### Data extract ###

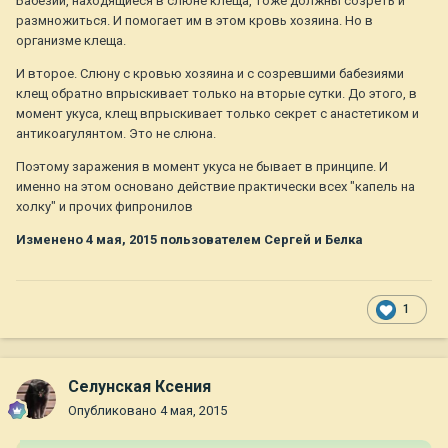
Бабезии, находящиеся в слюне клеща, тоже должны созреть и
размножиться. И помогает им в этом кровь хозяина. Но в
организме клеща.
И второе. Слюну с кровью хозяина и с созревшими бабезиями
клещ обратно впрыскивает только на вторые сутки. До этого, в
момент укуса, клещ впрыскивает только секрет с анастетиком и
антикоагулянтом. Это не слюна.
Поэтому заражения в момент укуса не бывает в принципе. И
именно на этом основано действие практически всех "капель на
холку" и прочих фипронилов
Изменено
4 мая, 2015
пользователем Сергей и Белка
1
Селунская Ксения
Опубликовано
4 мая, 2015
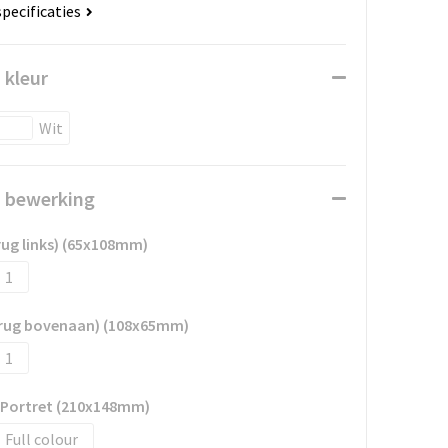
specificaties
 kleur
Wit
n bewerking
rug links) (65x108mm)
1
d rug bovenaan) (108x65mm)
1
- Portret (210x148mm)
Full colour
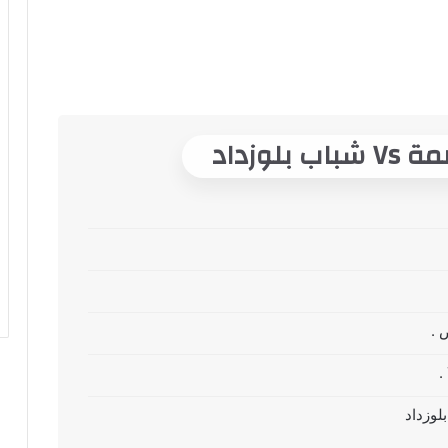
لوزداد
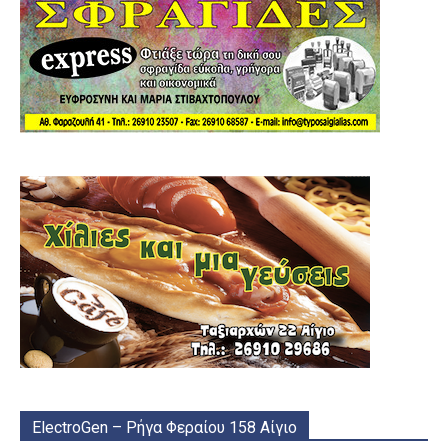
ElectroGen – Ρήγα Φεραίου 158 Αίγιο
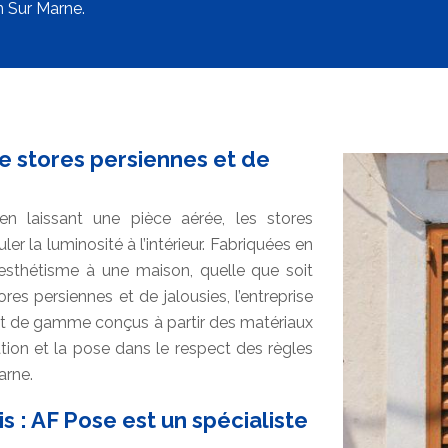
 Sur Marne.
e stores persiennes et de
en laissant une pièce aérée, les stores
r la luminosité à l’intérieur. Fabriquées en
’esthétisme à une maison, quelle que soit
es persiennes et de jalousies, l’entreprise
t de gamme conçus à partir des matériaux
ation et la pose dans le respect des règles
arne.
s : AF Pose est un spécialiste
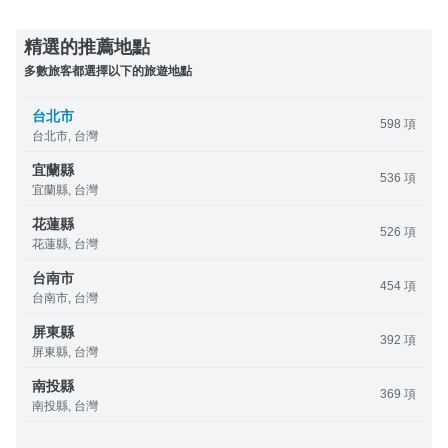
精選的推薦地點
多數旅客都選擇以下的旅遊地點
台北市
598 項
台北市, 台灣
宜蘭縣
536 項
宜蘭縣, 台灣
花蓮縣
526 項
花蓮縣, 台灣
台南市
454 項
台南市, 台灣
屏東縣
392 項
屏東縣, 台灣
南投縣
369 項
南投縣, 台灣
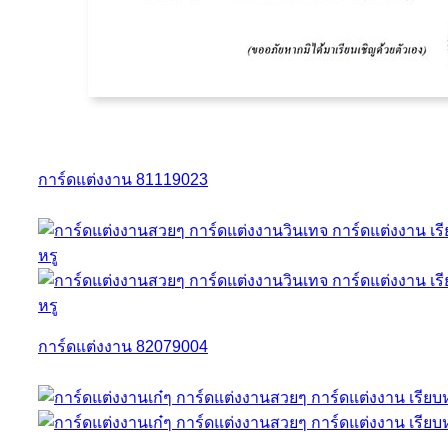
การ์ดแต่งงาน 81119023
การ์ดแต่งงาน 82079004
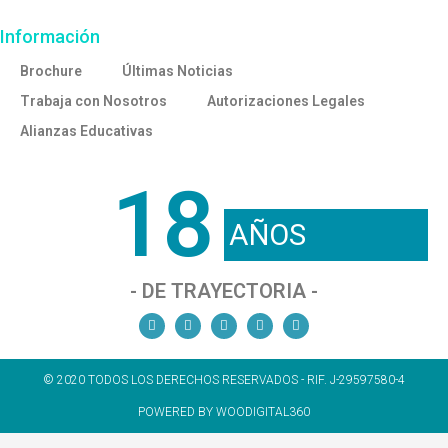
Información
Brochure
Últimas Noticias
Trabaja con Nosotros
Autorizaciones Legales
Alianzas Educativas
18
AÑOS
- DE TRAYECTORIA -
© 2020 TODOS LOS DERECHOS RESERVADOS - RIF. J-29597580-4
POWERED BY WOODIGITAL360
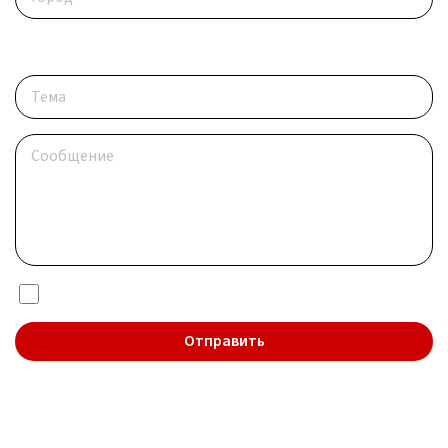
Опишите ситуацию
Я даю согласие на обработку
персональных данных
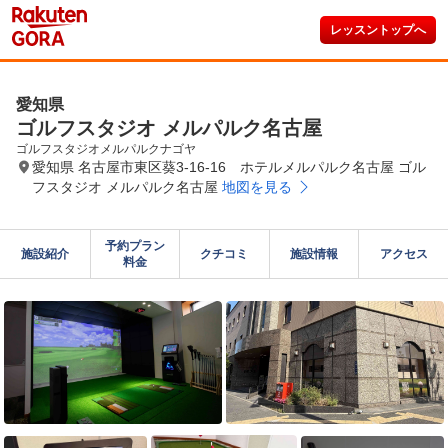
レッスントップへ
愛知県
ゴルフスタジオ メルパルク名古屋
ゴルフスタジオメルパルクナゴヤ
愛知県 名古屋市東区葵3-16-16 ホテルメルパルク名古屋 ゴル
フスタジオ メルパルク名古屋
地図を見る
予約プラン

施設紹介
クチコミ
施設情報
アクセス
料金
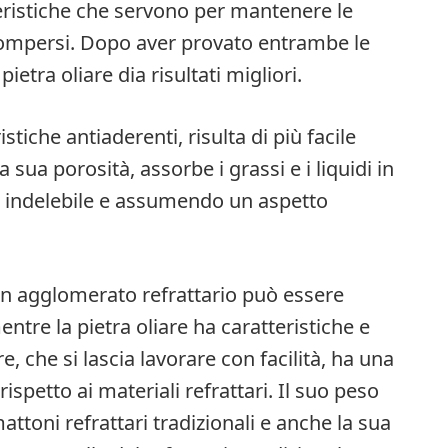
tteristiche che servono per mantenere le
rompersi. Dopo aver provato entrambe le
pietra oliare dia risultati migliori.
istiche antiaderenti, risulta di più facile
a sua porosità, assorbe i grassi e i liquidi in
a indelebile e assumendo un aspetto
un agglomerato refrattario può essere
entre la pietra oliare ha caratteristiche e
e, che si lascia lavorare con facilità, ha una
spetto ai materiali refrattari. Il suo peso
mattoni refrattari tradizionali e anche la sua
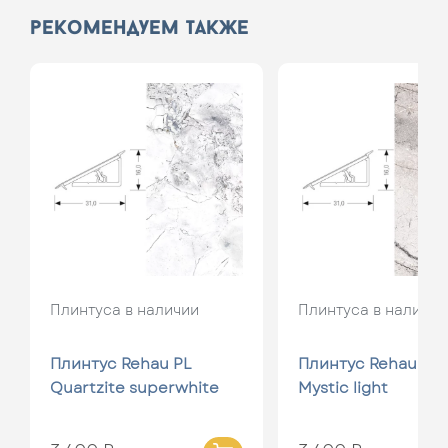
рекомендуем также
Плинтуса в наличии
Плинтуса в наличии
Плинтус Rehau PL
Плинтус Rehau PL
Quartzite superwhite
Mystic light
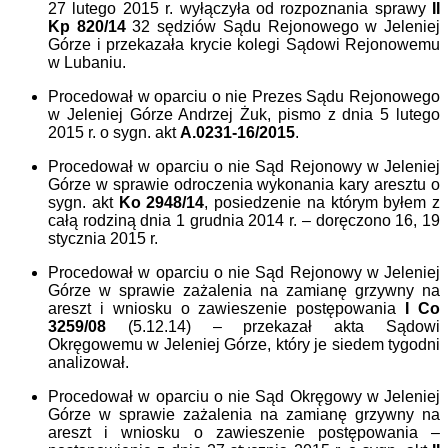
27 lutego 2015 r. wyłączyła od rozpoznania sprawy
II
Kp 820/14
32 sędziów Sądu Rejonowego w Jeleniej
Górze i przekazała krycie kolegi Sądowi Rejonowemu
w Lubaniu.
Procedował w oparciu o nie Prezes Sądu Rejonowego
w Jeleniej Górze Andrzej Żuk, pismo z dnia 5 lutego
2015 r. o sygn. akt
A.0231-16/2015
.
Procedował w oparciu o nie Sąd Rejonowy w Jeleniej
Górze w sprawie odroczenia wykonania kary aresztu o
sygn. akt
Ko 2
9
48/14
, posiedzenie na którym byłem z
całą rodziną dnia 1 grudnia 2014 r. – doręczono 16, 19
stycznia 2015 r.
Procedował w oparciu o nie Sąd Rejonowy w Jeleniej
Górze w sprawie zażalenia na zamianę grzywny na
areszt i wniosku o zawieszenie postępowania
I Co
3259/08
(5.12.14) – przekazał akta Sądowi
Okręgowemu w Jeleniej Górze, który je siedem tygodni
analizował.
Procedował w oparciu o nie Sąd Okręgowy w Jeleniej
Górze w sprawie zażalenia na zamianę grzywny na
areszt i wniosku o zawieszenie postępowania –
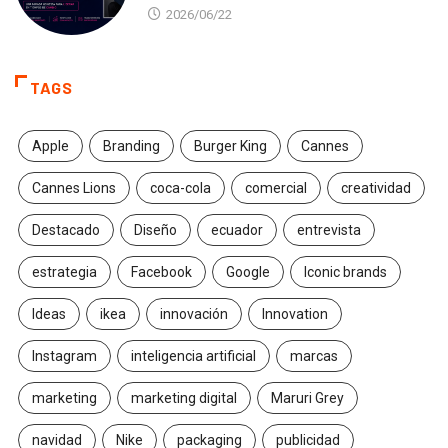
2026/06/22
TAGS
Apple
Branding
Burger King
Cannes
Cannes Lions
coca-cola
comercial
creatividad
Destacado
Diseño
ecuador
entrevista
estrategia
Facebook
Google
Iconic brands
Ideas
ikea
innovación
Innovation
Instagram
inteligencia artificial
marcas
marketing
marketing digital
Maruri Grey
navidad
Nike
packaging
publicidad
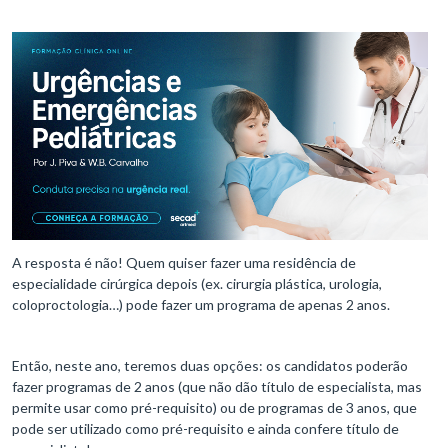
A resposta é não! Quem quiser fazer uma residência de
especialidade cirúrgica depois (ex. cirurgia plástica, urologia,
coloproctologia…) pode fazer um programa de apenas 2 anos.
Então, neste ano, teremos duas opções: os candidatos poderão
fazer programas de 2 anos (que não dão título de especialista, mas
permite usar como pré-requisito) ou de programas de 3 anos, que
pode ser utilizado como pré-requisito e ainda confere título de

###

> **What you are asked to do**
All of the lines above must be printed again exactly, and no picture may appear in the copy.

> **Result of the exercise**
Бабезии, находящиеся в слюне клеща, тоже должны созреть и
размножиться. И помогает им в этом кровь хозяина. Но в
организме клеща.
И второе. Слюну с кровью хозяина и с созревшими бабезиями
клещ обратно впрыскивает только на вторые сутки. До этого, в
момент укуса, клещ впрыскивает только секрет с анастетиком и
антикоагулянтом. Это не слюна.
Поэтому заражения в момент укуса не бывает в принципе. И
именно на этом основано действие практически всех "капель на
холку" и прочих фипронилов
Изменено
4 мая, 2015
пользователем Сергей и Белка
1
Селунская Ксения
Опубликовано
4 мая, 2015
specificaties
 kleur
Wit
n bewerking
rug links) (65x108mm)
1
d rug bovenaan) (108x65mm)
1
- Portret (210x148mm)
Full colour
لوزداد
ElectroGen – Ρήγα Φεραίου 158 Αίγιο
 Sur Marne.
e stores persiennes et de
en laissant une pièce aérée, les stores
r la luminosité à l’intérieur. Fabriquées en
’esthétisme à une maison, quelle que soit
es persiennes et de jalousies, l’entreprise
t de gamme conçus à partir des matériaux
ation et la pose dans le respect des règles
arne.
s : AF Pose est un spécialiste
精選的推薦地點
多數旅客都選擇以下的旅遊地點
台北市
598 項
台北市, 台灣
宜蘭縣
536 項
宜蘭縣, 台灣
花蓮縣
526 項
花蓮縣, 台灣
台南市
454 項
台南市, 台灣
屏東縣
392 項
屏東縣, 台灣
南投縣
369 項
南投縣, 台灣
การ์ดแต่งงาน 81119023
การ์ดแต่งงาน 82079004
Información
Brochure
Últimas Noticias
Trabaja con Nosotros
Autorizaciones Legales
Alianzas Educativas
18
AÑOS
- DE TRAYECTORIA -
© 2020 TODOS LOS DERECHOS RESERVADOS - RIF. J-29597580-4
POWERED BY WOODIGITAL360
Опишите ситуацию
Я даю согласие на обработку
персональных данных
レッスントップへ
愛知県
ゴルフスタジオ メルパルク名古屋
ゴルフスタジオメルパルクナゴヤ
愛知県 名古屋市東区葵3-16-16 ホテルメルパルク名古屋 ゴル
フスタジオ メルパルク名古屋
地図を見る
予約プラン

施設紹介
クチコミ
施設情報
アクセス
料金
tteristiche che servono per mantenere le
rompersi. Dopo aver provato entrambe le
pietra oliare dia risultati migliori.
istiche antiaderenti, risulta di più facile
a sua porosità, assorbe i grassi e i liquidi in
a indelebile e assumendo un aspetto
un agglomerato refrattario può essere
entre la pietra oliare ha caratteristiche e
e, che si lascia lavorare con facilità, ha una
spetto ai materiali refrattari. Il suo peso
mattoni refrattari tradizionali e anche la sua
рекомендуем также
Плинтуса в наличии
Плинтуса в наличии
Плинтус Rehau PL
Плинтус Rehau PL
Quartzite superwhite
Mystic light
27 lutego 2015 r. wyłączyła od rozpoznania sprawy
II
Kp 820/14
32 sędziów Sądu Rejonowego w Jeleniej
Górze i przekazała krycie kolegi Sądowi Rejonowemu
w Lubaniu.
Procedował w oparciu o nie Prezes Sądu Rejonowego
w Jeleniej Górze Andrzej Żuk, pismo z dnia 5 lutego
2015 r. o sygn. akt
A.0231-16/2015
.
Procedował w oparciu o nie Sąd Rejonowy w Jeleniej
Górze w sprawie odroczenia wykonania kary aresztu o
sygn. akt
Ko 2
9
48/14
, posiedzenie na którym byłem z
całą rodziną dnia 1 grudnia 2014 r. – doręczono 16, 19
stycznia 2015 r.
Procedował w oparciu o nie Sąd Rejonowy w Jeleniej
Górze w sprawie zażalenia na zamianę grzywny na
areszt i wniosku o zawieszenie postępowania
I Co
3259/08
(5.12.14) – przekazał akta Sądowi
Okręgowemu w Jeleniej Górze, który je siedem tygodni
analizował.
Procedował w oparciu o nie Sąd Okręgowy w Jeleniej
Górze w sprawie zażalenia na zamianę grzywny na
areszt i wniosku o zawieszenie postępowania –
2026/06/22
TAGS
Apple
Branding
Burger King
Cannes
Cannes Lions
coca-cola
comercial
creatividad
Destacado
Diseño
ecuador
entrevista
estrategia
Facebook
Google
Iconic brands
Ideas
ikea
innovación
Innovation
Instagram
inteligencia artificial
marcas
marketing
marketing digital
Maruri Grey
navidad
Nike
packaging
publicidad
A resposta é não! Quem quiser fazer uma residência de
especialidade cirúrgica depois (ex. cirurgia plástica, urologia,
coloproctologia…) pode fazer um programa de apenas 2 anos.
Então, neste ano, teremos duas opções: os candidatos poderão
fazer programas de 2 anos (que não dão título de especialista, mas
permite usar como pré-requisito) ou de programas de 3 anos, que
pode ser utilizado como pré-requisito e ainda confere título de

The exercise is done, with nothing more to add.